According to Akabogu, “What the agency has come up with simply is that they will no longer grant waivers relating to certain categories of officers. Now for those categories of officers, yes, it makes sense that there is no point having foreigners for second officers, but I really do not see any significant impact that would have, given that ordinarily most of the time, those categories of officers are indigenous. For the companies which are coming into the country temporarily and working for a very short period of time, how that will apply, we need to see.

“I think that the more significant area of focus should be granting of waivers to ships itself. If NIMASA is serious, the new compliance strategy should not have been limited to a number of officers; it should have covered none granting of waivers to certain types of ships, particularly, tanker vessels involved in operations along the coast. If they had insisted and said they would no longer grant any waivers for now to such tanker vessels, that would have had an impact. But as far as it keeps granting waivers to tanker vessels, all these other ones, their impact will just be minimal and more of noise as opposed to real impact. The real impact is by limiting the granting of waivers to tanker ships. If they are serious, that is what they should do.”

Way Out
Akabogu stated that the absence of enforcement of the provision of the Act remained the bane of cabotage in the country.
He said, “The challenge is simple. It is simply enforcement. What is enforcement? Enforcement is, for example, a ship coming into Nigeria waterways and operating within cabotage defined area. It is not a Nigerian ship, it is granted a waiver to operate, yet, it does not fall under the category of ships which should be granted waivers. It is granted a waiver simply because from an enforcement point of view, the enforcers have been compromised.
“So as far as that is happening, you will find that cabotage will not work. And who enforces it? It is NIMASA. NIMASA has the enforcement officers and the executive powers on which to grant waivers.
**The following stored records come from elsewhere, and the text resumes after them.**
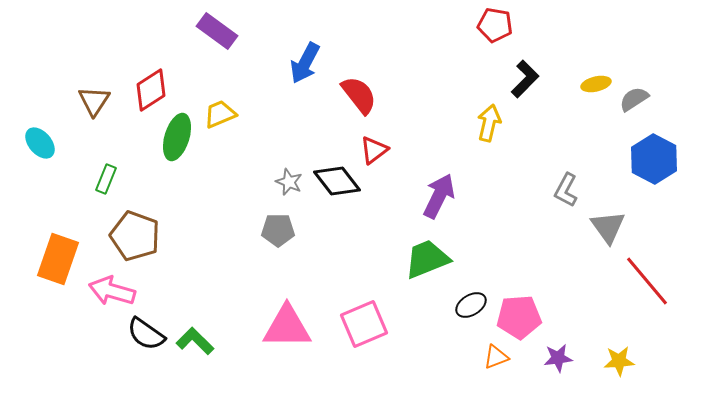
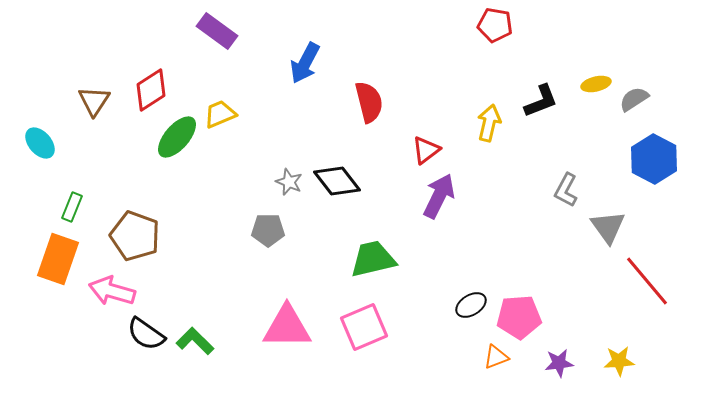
black L-shape: moved 16 px right, 22 px down; rotated 24 degrees clockwise
red semicircle: moved 10 px right, 7 px down; rotated 24 degrees clockwise
green ellipse: rotated 24 degrees clockwise
red triangle: moved 52 px right
green rectangle: moved 34 px left, 28 px down
gray pentagon: moved 10 px left
green trapezoid: moved 54 px left; rotated 9 degrees clockwise
pink square: moved 3 px down
purple star: moved 1 px right, 5 px down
“The reason why cabotage has not worked is because NIMASA has been unwilling to enforce the letters of the law simply because it is either compromised or lacking the political will to enforce the law. We do not need any new law or additional money to enforce cabotage. All you need is to ensure that people obey the letter of the law. The enforcement officers whom it has across the zones should obey the letter of the law. When enforcement officers originally come with the strong intention and desire to obey and enforce the law, things would work. But when they start getting signs from the management that such enforcement may be varied or waived in some cases, they too will begin to get themselves compromised and begin to look for ways to cut corners.

“So the blame for cabotage failure up till now can only be put at the doorstep of NIMASA. Incompetence and vested interest are two major reasons why NIMASA has not been enforcing cabotage.”